In the second type of fraud, a borrower commits the fraud by acquiring a house under false pretenses, for example, by misrepresenting his or her income or employment history to obtain a loan. Reports of this kind of fraud have increased rapidly since 2008 in connection with the increase in foreclosures and delinquencies. In fact, this type of fraud has displaced loan origination fraud as the focus of many offices of the FBI.
In its 2010 report on Mortgage Fraud, the FBI stated that California was a top state for mortgage fraud. As mentioned above, that is because of the foreclosure crisis in the Bay Area. The southern part of the San Francisco Bay Area, the San Jose/Santa Clara area, is one of the top five metropolitan areas in the United States for the highest per capita suspicious mortgage activity filings, according to a Treasury Department report.
The Treasury Department report noted that the following qualify as suspicious activities: pursuing different forms of loan workout or debt elimination strategies, loan modification attempts by borrowers or others targeting distressed homeowners, and inconsistencies between Social Security numbers submitted in loan documents.

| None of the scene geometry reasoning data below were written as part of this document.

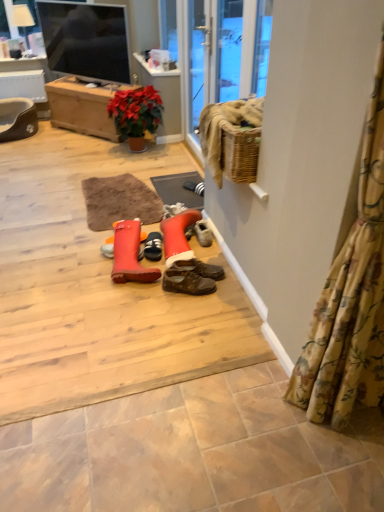 What is the approximate height of white fabric lampshade at upper left?

white fabric lampshade at upper left is 18.47 inches tall.

In the scene shown: What is the approximate height of rubberized orange boot at center, which is the 1th footwear from left to right?

rubberized orange boot at center, which is the 1th footwear from left to right, is 8.41 inches in height.

Where is `matte beige tile at lower center`? matte beige tile at lower center is located at coordinates (194, 453).

Consider the image. Is the surface of white fabric lampshade at upper left in direct contact with floral fabric curtain at right?

No, white fabric lampshade at upper left is not next to floral fabric curtain at right.

From the image's perspective, which one is positioned lower, white fabric lampshade at upper left or floral fabric curtain at right?

floral fabric curtain at right is shown below in the image.

How much distance is there between white fabric lampshade at upper left and floral fabric curtain at right?

white fabric lampshade at upper left and floral fabric curtain at right are 4.30 meters apart.

From a real-world perspective, which is physically below, white fabric lampshade at upper left or floral fabric curtain at right?

floral fabric curtain at right.

Considering the sizes of objects black suede shoe at center, which ranks as the second footwear in left-to-right order, and flat screen tv at upper left in the image provided, who is thinner, black suede shoe at center, which ranks as the second footwear in left-to-right order, or flat screen tv at upper left?

black suede shoe at center, which ranks as the second footwear in left-to-right order, is thinner.

Are black suede shoe at center, which ranks as the second footwear in left-to-right order, and flat screen tv at upper left far apart?

black suede shoe at center, which ranks as the second footwear in left-to-right order, is positioned a significant distance from flat screen tv at upper left.

Which is less distant, (158, 238) or (57, 22)?

Clearly, point (158, 238) is closer to the camera than point (57, 22).

Is black suede shoe at center, the second footwear when ordered from right to left, looking in the opposite direction of flat screen tv at upper left?

That's not correct — black suede shoe at center, the second footwear when ordered from right to left, is not looking away from flat screen tv at upper left.

In the scene shown: Is matte beige tile at lower center looking in the opposite direction of flat screen tv at upper left?

matte beige tile at lower center does not have its back to flat screen tv at upper left.

Who is bigger, matte beige tile at lower center or flat screen tv at upper left?

flat screen tv at upper left is bigger.

Is point (71, 509) positioned in front of point (79, 42)?

Yes, it is in front of point (79, 42).

Would you say matte beige tile at lower center is outside flat screen tv at upper left?

Yes, matte beige tile at lower center is located beyond the bounds of flat screen tv at upper left.

Based on the photo, does white fabric lampshade at upper left lie in front of brown leather shoes at center, the 1th footwear from the right?

No, white fabric lampshade at upper left is behind brown leather shoes at center, the 1th footwear from the right.

How many degrees apart are the facing directions of white fabric lampshade at upper left and brown leather shoes at center, the third footwear from the left?

108 degrees.

Where is `lamp above the brown leather shoes at center, the third footwear from the left (from a real-world perspective)`? Image resolution: width=384 pixels, height=512 pixels. lamp above the brown leather shoes at center, the third footwear from the left (from a real-world perspective) is located at coordinates (22, 19).

Which of these two, white fabric lampshade at upper left or brown leather shoes at center, the third footwear from the left, is thinner?

white fabric lampshade at upper left is thinner.

From the image's perspective, who appears lower, black suede shoe at center, which ranks as the second footwear in left-to-right order, or matte beige tile at lower center?

matte beige tile at lower center appears lower in the image.

From a real-world perspective, is black suede shoe at center, which ranks as the second footwear in left-to-right order, over matte beige tile at lower center?

Yes, from a real-world perspective, black suede shoe at center, which ranks as the second footwear in left-to-right order, is on top of matte beige tile at lower center.

Considering the relative sizes of black suede shoe at center, which ranks as the second footwear in left-to-right order, and matte beige tile at lower center in the image provided, is black suede shoe at center, which ranks as the second footwear in left-to-right order, shorter than matte beige tile at lower center?

Incorrect, the height of black suede shoe at center, which ranks as the second footwear in left-to-right order, does not fall short of that of matte beige tile at lower center.

Is black suede shoe at center, which ranks as the second footwear in left-to-right order, oriented towards matte beige tile at lower center?

No, black suede shoe at center, which ranks as the second footwear in left-to-right order, is not facing towards matte beige tile at lower center.

Considering the relative sizes of flat screen tv at upper left and floral fabric curtain at right in the image provided, is flat screen tv at upper left wider than floral fabric curtain at right?

In fact, flat screen tv at upper left might be narrower than floral fabric curtain at right.

Between flat screen tv at upper left and floral fabric curtain at right, which one has larger size?

flat screen tv at upper left is bigger.

How different are the orientations of flat screen tv at upper left and floral fabric curtain at right in degrees?

They differ by 41.9 degrees in their facing directions.

In order to click on curtain below the flat screen tv at upper left (from a real-world perspective) in this screenshot , I will do `click(351, 298)`.

Considering the relative positions of black suede shoe at center, the second footwear when ordered from right to left, and brown leather shoes at center, the third footwear from the left, in the image provided, is black suede shoe at center, the second footwear when ordered from right to left, to the right of brown leather shoes at center, the third footwear from the left, from the viewer's perspective?

Incorrect, black suede shoe at center, the second footwear when ordered from right to left, is not on the right side of brown leather shoes at center, the third footwear from the left.

Does black suede shoe at center, the second footwear when ordered from right to left, have a greater height compared to brown leather shoes at center, the 1th footwear from the right?

In fact, black suede shoe at center, the second footwear when ordered from right to left, may be shorter than brown leather shoes at center, the 1th footwear from the right.

Considering the relative sizes of black suede shoe at center, which ranks as the second footwear in left-to-right order, and brown leather shoes at center, the third footwear from the left, in the image provided, is black suede shoe at center, which ranks as the second footwear in left-to-right order, smaller than brown leather shoes at center, the third footwear from the left,?

Indeed, black suede shoe at center, which ranks as the second footwear in left-to-right order, has a smaller size compared to brown leather shoes at center, the third footwear from the left.

Which is more distant, (157, 242) or (175, 265)?

The point (157, 242) is farther from the camera.

The width and height of the screenshot is (384, 512). What are the coordinates of `curtain in front of the white fabric lampshade at upper left` in the screenshot? It's located at (351, 298).

At what (x,y) coordinates should I click in order to perform the action: click on the 2nd footwear to the right when counting from the flat screen tv at upper left. Please return your answer as a coordinate pair (x, y). Looking at the image, I should click on (153, 247).

Based on their spatial positions, is rubberized orange boot at center, which ranks as the third footwear in right-to-left order, or black suede shoe at center, which ranks as the second footwear in left-to-right order, further from matte beige tile at lower center?

black suede shoe at center, which ranks as the second footwear in left-to-right order.

Looking at the image, which one is located closer to matte beige tile at lower center, rubberized orange boot at center, which is the 1th footwear from left to right, or floral fabric curtain at right?

The object closer to matte beige tile at lower center is floral fabric curtain at right.

When comparing their distances from rubberized orange boot at center, which ranks as the third footwear in right-to-left order, does black rubber doormat at center or white fabric lampshade at upper left seem closer?

black rubber doormat at center lies closer to rubberized orange boot at center, which ranks as the third footwear in right-to-left order, than the other object.

From the image, which object appears to be farther from black suede shoe at center, the second footwear when ordered from right to left, floral fabric curtain at right or flat screen tv at upper left?

Based on the image, flat screen tv at upper left appears to be further to black suede shoe at center, the second footwear when ordered from right to left.

Which object lies nearer to the anchor point floral fabric curtain at right, brown leather shoes at center, the third footwear from the left, or black rubber doormat at center?

brown leather shoes at center, the third footwear from the left.

Consider the image. When comparing their distances from black suede shoe at center, the second footwear when ordered from right to left, does floral fabric curtain at right or rubberized orange boot at center, which ranks as the third footwear in right-to-left order, seem further?

Among the two, floral fabric curtain at right is located further to black suede shoe at center, the second footwear when ordered from right to left.

Which object lies further to the anchor point white fabric lampshade at upper left, rubberized orange boot at center, which ranks as the third footwear in right-to-left order, or floral fabric curtain at right?

The object further to white fabric lampshade at upper left is floral fabric curtain at right.

Based on the photo, considering their positions, is matte beige tile at lower center positioned closer to black suede shoe at center, which ranks as the second footwear in left-to-right order, than brown leather shoes at center, the 1th footwear from the right?

Among the two, brown leather shoes at center, the 1th footwear from the right, is located nearer to black suede shoe at center, which ranks as the second footwear in left-to-right order.

Identify the location of tile located between floral fabric curtain at right and white fabric lampshade at upper left in the depth direction. (194, 453).

The height and width of the screenshot is (512, 384). In order to click on doormat between flat screen tv at upper left and rubberized orange boot at center, which is the 1th footwear from left to right, in the vertical direction in this screenshot , I will do `click(178, 189)`.

The width and height of the screenshot is (384, 512). Find the location of `doormat between white fabric lampshade at upper left and matte beige tile at lower center from top to bottom`. doormat between white fabric lampshade at upper left and matte beige tile at lower center from top to bottom is located at coordinates (178, 189).

I want to click on doormat between floral fabric curtain at right and white fabric lampshade at upper left in the front-back direction, so click(178, 189). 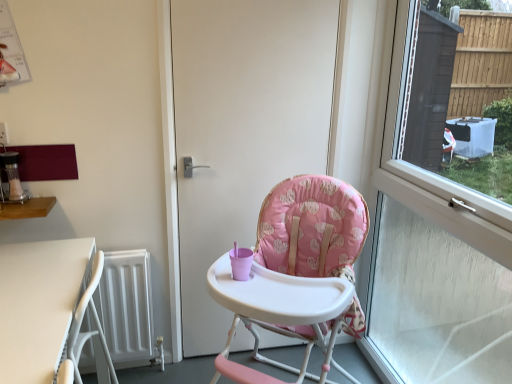 Question: From the image's perspective, is pink fabric highchair at center on top of white matte door at center?

Choices:
 (A) yes
 (B) no

Answer: (B)

Question: From the image's perspective, does pink fabric highchair at center appear lower than white matte door at center?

If you are being investigated or charged with mortgage fraud either on the state or federal level, you should be aware that it is now handled as a serious offense. Choose a knowledgeable San Francisco federal mortgage fraud attorney to represent you in these proceedings. The experienced federal criminal defense attorneys at Dudek & Cintean can help you fight an inquiry by the FBI or charges brought by the United States. Call us at (415) 946-4020 for a consultation.
Call us at (415) 946-4020 for a consultation.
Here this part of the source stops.